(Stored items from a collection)
________________________________________
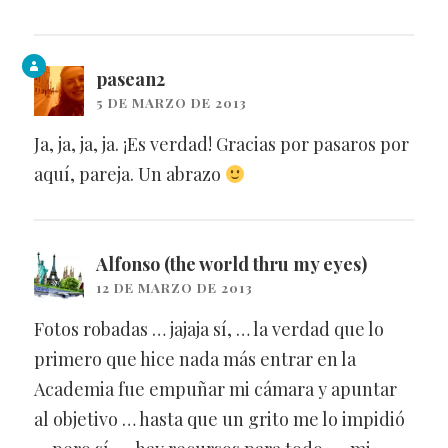
pasean2
5 DE MARZO DE 2013
Ja, ja, ja, ja. ¡Es verdad! Gracias por pasaros por
aquí, pareja. Un abrazo
Alfonso (the world thru my eyes)
12 DE MARZO DE 2013
Fotos robadas … jajaja sí, … la verdad que lo
primero que hice nada más entrar en la
Academia fue empuñar mi cámara y apuntar
al objetivo … hasta que un grito me lo impidió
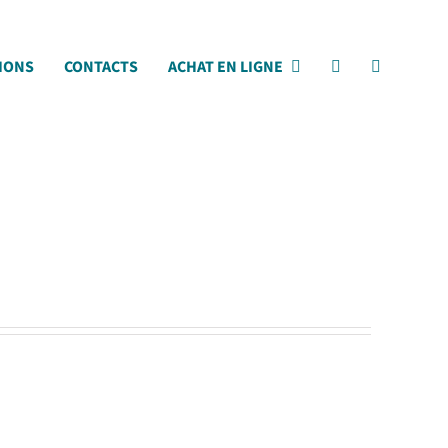
IONS
CONTACTS
ACHAT EN LIGNE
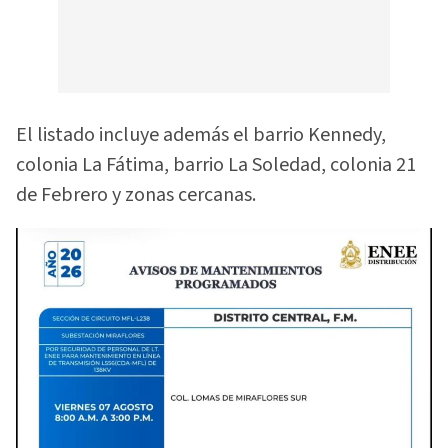
El listado incluye además el barrio Kennedy,
colonia La Fátima, barrio La Soledad, colonia 21
de Febrero y zonas cercanas.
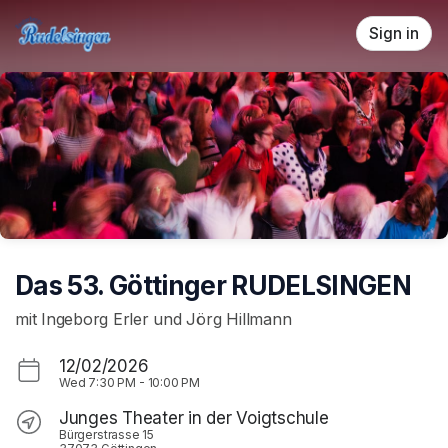
Skip header
Sign in
Das 53. Göttinger RUDELSINGEN
mit Ingeborg Erler und Jörg Hillmann
12/02/2026
Wed
7:30 PM
-
10:00 PM
Junges Theater in der Voigtschule
Bürgerstrasse 15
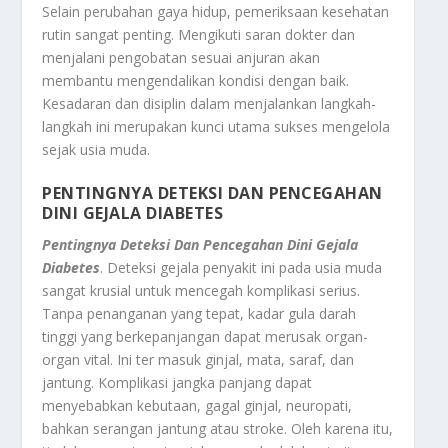
Selain perubahan gaya hidup, pemeriksaan kesehatan
rutin sangat penting. Mengikuti saran dokter dan
menjalani pengobatan sesuai anjuran akan
membantu mengendalikan kondisi dengan baik.
Kesadaran dan disiplin dalam menjalankan langkah-
langkah ini merupakan kunci utama sukses mengelola
sejak usia muda.
PENTINGNYA DETEKSI DAN PENCEGAHAN
DINI GEJALA DIABETES
Pentingnya Deteksi Dan Pencegahan Dini Gejala
Diabetes
. Deteksi gejala penyakit ini pada usia muda
sangat krusial untuk mencegah komplikasi serius.
Tanpa penanganan yang tepat, kadar gula darah
tinggi yang berkepanjangan dapat merusak organ-
organ vital. Ini ter masuk ginjal, mata, saraf, dan
jantung. Komplikasi jangka panjang dapat
menyebabkan kebutaan, gagal ginjal, neuropati,
bahkan serangan jantung atau stroke. Oleh karena itu,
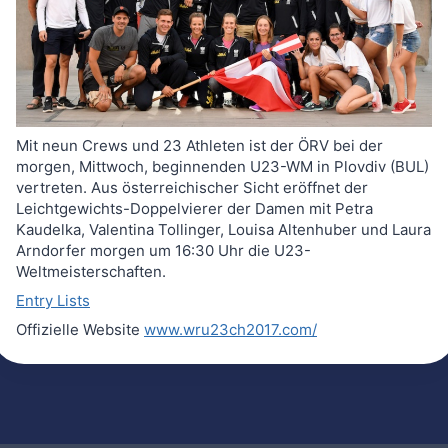
Mit neun Crews und 23 Athleten ist der ÖRV bei der
morgen, Mittwoch, beginnenden U23-WM in Plovdiv (BUL)
vertreten. Aus österreichischer Sicht eröffnet der
Leichtgewichts-Doppelvierer der Damen mit Petra
Kaudelka, Valentina Tollinger, Louisa Altenhuber und Laura
Arndorfer morgen um 16:30 Uhr die U23-
Weltmeisterschaften.
Entry Lists
Offizielle Website
www.wru23ch2017.com/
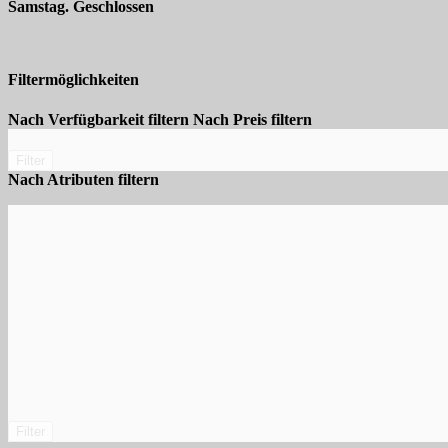
Samstag. Geschlossen
Filtermöglichkeiten
Nach Verfügbarkeit filtern
Nach Preis filtern
Filter
Nach Atributen filtern
Filter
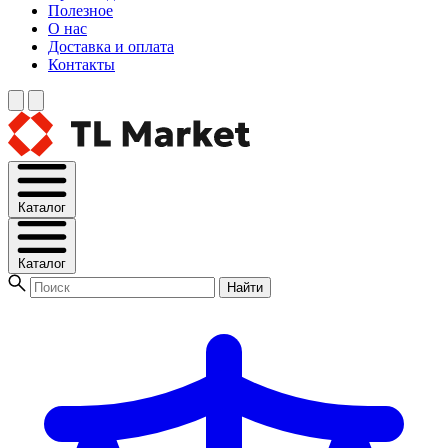
Полезное
О нас
Доставка и оплата
Контакты
Каталог
Каталог
Найти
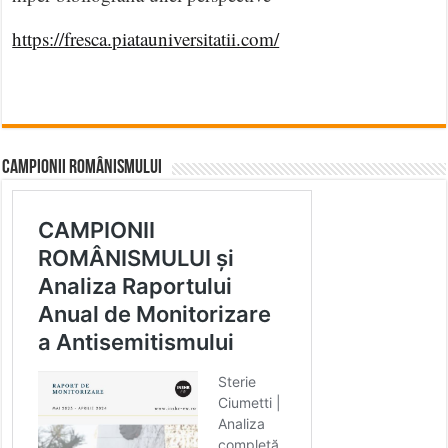
https://fresca.piatauniversitatii.com/
CAMPIONII ROMÂNISMULUI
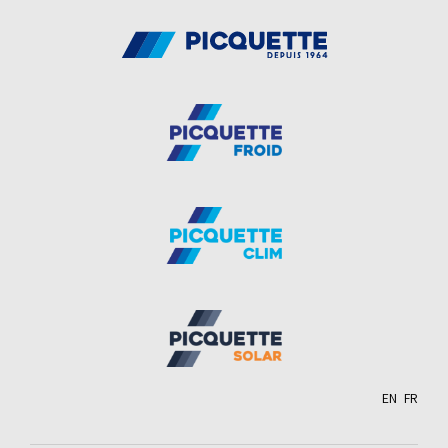
EN
FR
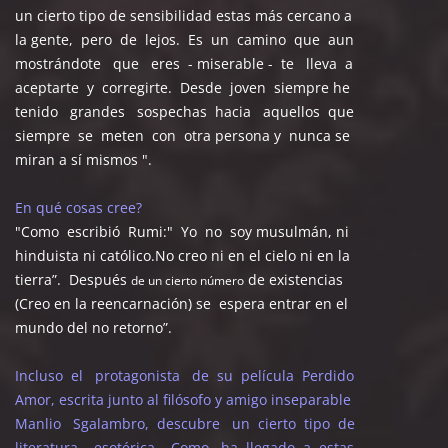
un cierto tipo de sensibilidad estas más cercano a
la gente, pero de lejos. Es un camino que aun
mostrándote que eres - miserable - te lleva a
aceptarte y corregirte. Desde joven siempre he
tenido grandes sospechas hacia aquellos que
siempre se meten con otra persona y nunca se
miran a sí mismos ".
En qué cosas cree?
"Como escribió Rumi:" Yo no soy musulmán, ni
hinduista ni católico.No creo ni en el cielo ni en la
tierra”. Después
de existencias
de un cierto número
(Creo en la reencarnación) se espera entrar en el
mundo del no retorno”.
Incluso el protagonista de su película Perdido
Amor, escrita junto al filósofo y amigo inseparable
Manlio Sgalambro, descubre un cierto tipo de
literatura esotérica. Como ha llegado a estas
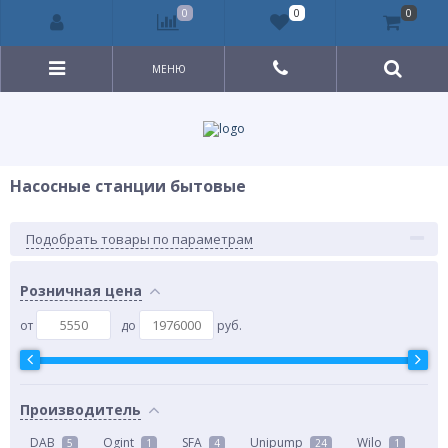
0
0
0
МЕНЮ
Насосные станции бытовые
Подобрать товары по параметрам
Розничная цена
от
до
руб.
Производитель
DAB
Ogint
SFA
Unipump
Wilo
5
1
4
24
1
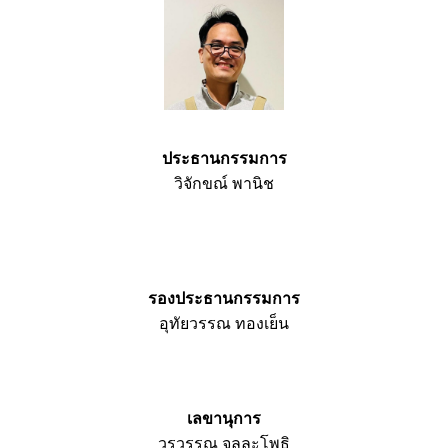
ประธานกรรมการ
วิจักขณ์ พานิช
รองประธานกรรมการ
อุทัยวรรณ ทองเย็น
เลขานุการ
วรวรรณ จุลละโพธิ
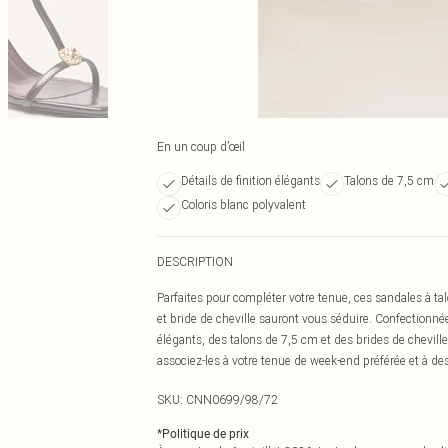
En un coup d’œil
Détails de finition élégants
Talons de 7,5 cm
Coloris blanc polyvalent
DESCRIPTION
Parfaites pour compléter votre tenue, ces sandales à tal
et bride de cheville sauront vous séduire. Confectionnée
élégants, des talons de 7,5 cm et des brides de cheville
associez-les à votre tenue de week-end préférée et à d
SKU:
CNN0699/98/72
*
Politique de prix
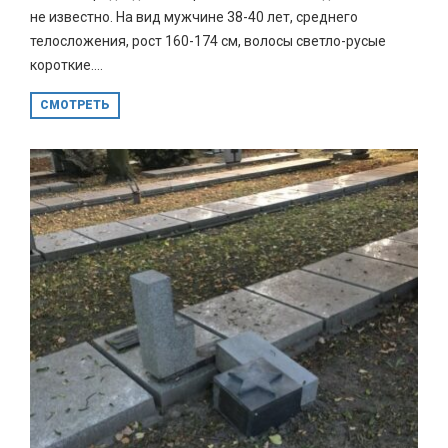
не известно. На вид мужчине 38-40 лет, среднего
телосложения, рост 160-174 см, волосы светло-русые
короткие....
СМОТРЕТЬ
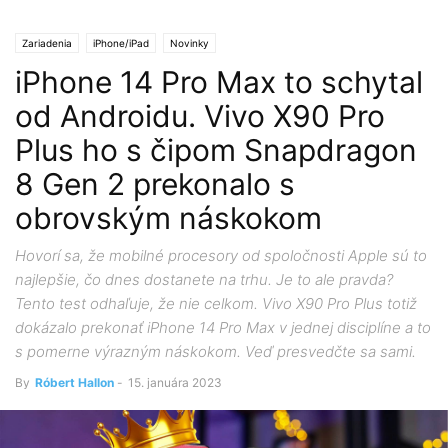
Zariadenia
iPhone/iPad
Novinky
iPhone 14 Pro Max to schytal
od Androidu. Vivo X90 Pro
Plus ho s čipom Snapdragon
8 Gen 2 prekonalo s
obrovským náskokom
Hovorí sa, že mobilné procesory od spoločnosti Apple sú to
najlepšie, čo dnes dostanete na trhu. Je to ale pravda?
Tento test odhaľuje, že nie celkom. Vivo X90 Pro Plus totiž
dokázalo prekonať iPhone 14 Pro Max v jednej disciplíne a to
s pomerne výrazným náskokom. Veď presvedčte sa sami.
By
Róbert Hallon
-
15. januára 2023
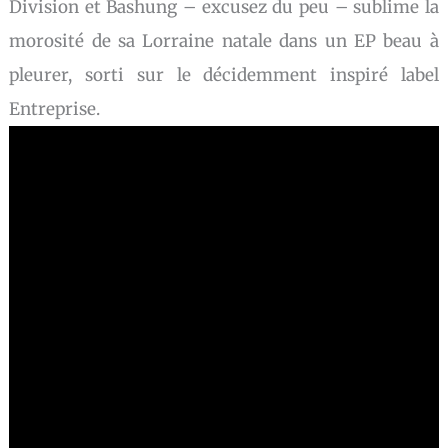
Division et Bashung – excusez du peu – sublime la
morosité de sa Lorraine natale dans un EP beau à
pleurer, sorti sur le décidemment inspiré label
Entreprise.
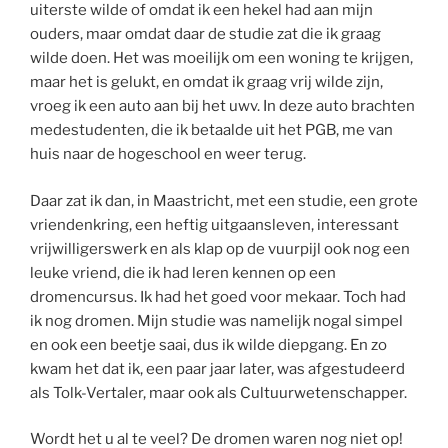
uiterste wilde of omdat ik een hekel had aan mijn
ouders, maar omdat daar de studie zat die ik graag
wilde doen. Het was moeilijk om een woning te krijgen,
maar het is gelukt, en omdat ik graag vrij wilde zijn,
vroeg ik een auto aan bij het uwv. In deze auto brachten
medestudenten, die ik betaalde uit het PGB, me van
huis naar de hogeschool en weer terug.
Daar zat ik dan, in Maastricht, met een studie, een grote
vriendenkring, een heftig uitgaansleven, interessant
vrijwilligerswerk en als klap op de vuurpijl ook nog een
leuke vriend, die ik had leren kennen op een
dromencursus. Ik had het goed voor mekaar. Toch had
ik nog dromen. Mijn studie was namelijk nogal simpel
en ook een beetje saai, dus ik wilde diepgang. En zo
kwam het dat ik, een paar jaar later, was afgestudeerd
als Tolk-Vertaler, maar ook als Cultuurwetenschapper.
Wordt het u al te veel? De dromen waren nog niet op!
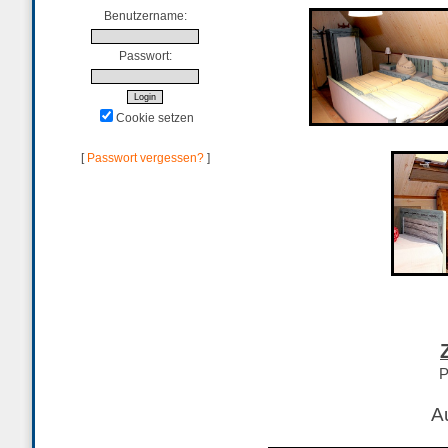
Benutzername:
Passwort:
Cookie setzen
[
Passwort vergessen?
]
P
A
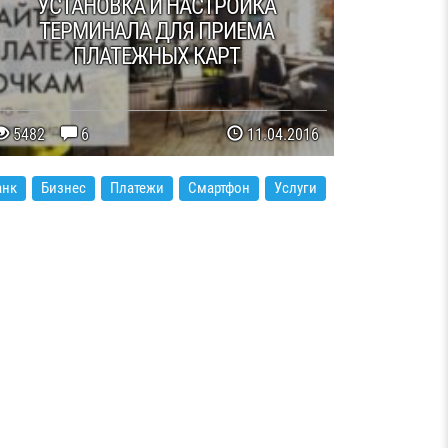
УСТАНОВКА И НАСТРОЙКА
ТЕРМИНАЛА ДЛЯ ПРИЕМА
ПЛАТЕЖНЫХ КАРТ
5482
6
11.04.2016
анк
Бизнес
Платежи
Смартфон
Услуги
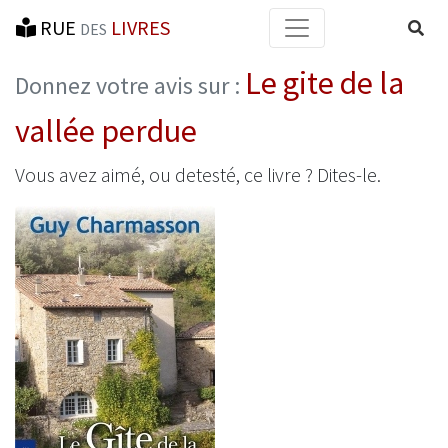
RUE
LIVRES
Reche
DES
Le gite de la
Donnez votre avis sur :
vallée perdue
Vous avez aimé, ou detesté, ce livre ? Dites-le.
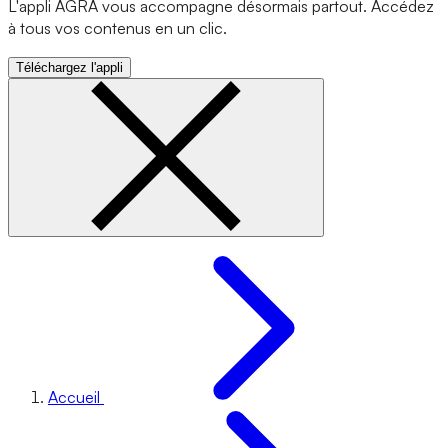
L'appli AGRA vous accompagne désormais partout. Accédez
à tous vos contenus en un clic.
Téléchargez l'appli
Accueil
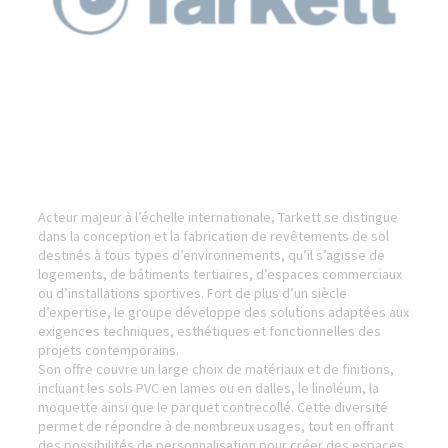
Acteur majeur à l’échelle internationale, Tarkett se distingue
dans la conception et la fabrication de revêtements de sol
destinés à tous types d’environnements, qu’il s’agisse de
logements, de bâtiments tertiaires, d’espaces commerciaux
ou d’installations sportives. Fort de plus d’un siècle
d’expertise, le groupe développe des solutions adaptées aux
exigences techniques, esthétiques et fonctionnelles des
projets contemporains.
Son offre couvre un large choix de matériaux et de finitions,
incluant les sols PVC en lames ou en dalles, le linoléum, la
moquette ainsi que le parquet contrecollé. Cette diversité
permet de répondre à de nombreux usages, tout en offrant
des possibilités de personnalisation pour créer des espaces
________________________________________
_WHAT TO DO_
Starting at the line above that contains "Entry Lists", transcribe every line exactly through the line that contains "aceptarte y corregirte.", including that last one, and skip the pictures.

_WRITTEN RESPONSE_
Entry Lists
Offizielle Website
www.wru23ch2017.com/
Samstag. Geschlossen
Filtermöglichkeiten
Nach Verfügbarkeit filtern
Nach Preis filtern
Filter
Nach Atributen filtern
Filter
Полезное
О нас
Доставка и оплата
Контакты
Каталог
Каталог
Найти
https://fresca.piatauniversitatii.com/
CAMPIONII ROMÂNISMULUI
EN
FR
un cierto tipo de sensibilidad estas más cercano a
la gente, pero de lejos. Es un camino que aun
mostrándote que eres - miserable - te lleva a
aceptarte y corregirte. Desde joven siempre he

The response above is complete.